Along with ‘Never Take It’, the final tracks are two more that seem somewhat out of place on ‘Scaled and Icy’, their macabre nature prompting theories that perhaps this record is just half of one complete story, the remainder of which is still to come. Both ‘No Chances’ and ‘Redecorate’ could sit comfortably on either ‘Blurryface’ or ‘Trench’, with the former sounding most connected to the intricate storyline that ties those two albums together. The song’s chorus is made up of gang chanting which we can safely assume is coming from the nine bishops depicted in the ‘Trench’ narrative, providing a direct link to Dema and the danger we were warned of in the 2018 release. While less explicit (i.e no chanting bishops), the heart wrenching ‘Redecorate’ – a song that will best resonate with older fans – feels tied to the band’s earlier releases, too. It’s another ‘stay alive’ message presented through a story about the logistics of suicide while still being soft in its approach. 

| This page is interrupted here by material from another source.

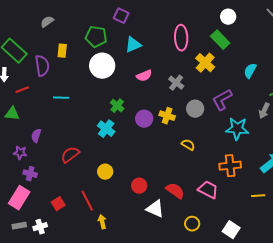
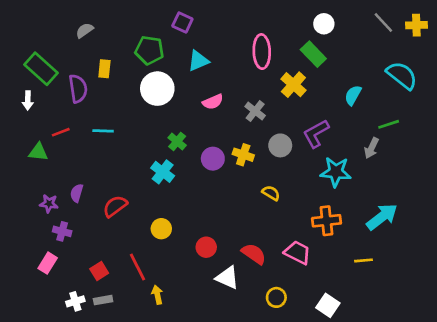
red line: (22, 90) -> (61, 132), moved
purple semicircle: (36, 136) -> (77, 193), moved
pink rectangle: (19, 198) -> (48, 263), size x0.7
gray rectangle: (19, 226) -> (103, 300), moved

It’s also here in the last few moments of the album that you learn of the duality of the album’s title, hidden subtly in the lyric, “Scaled back and isolated”, and suddenly Trash the dragon doesn’t seem quite so random after all as isn’t that exactly what life has been this past year? Scaled back and isolated? 

While this record remains a far cry from the frankly ostracising nature of ‘Trench’ (Joseph himself has admitted this was intentional after the unexpected roaring success of 2015’s ‘Blurryface’), there are still elements of ‘Scaled and Icy’ that are meant just for those die hard fans – the ones that will delve beneath the surface of the bubblegum pop-rock that ‘Scaled and Icy’ presents itself as. 

Some people will only ever enjoy ‘Scaled and Icy’ for its vivacious energy and catchy choruses, but for fans that choose to embrace it for all of its hidden quirks and meanings, this is an album that will only continue to offer more with every listen. Twenty One Pilots could easily have regurgitated their last two albums, but where would be the fun in that? Unexpected, smart, and subtly ambitious, ‘Scaled and Icy’ really is everything we needed to lift us out of the darkness and we couldn’t love it more if we tried.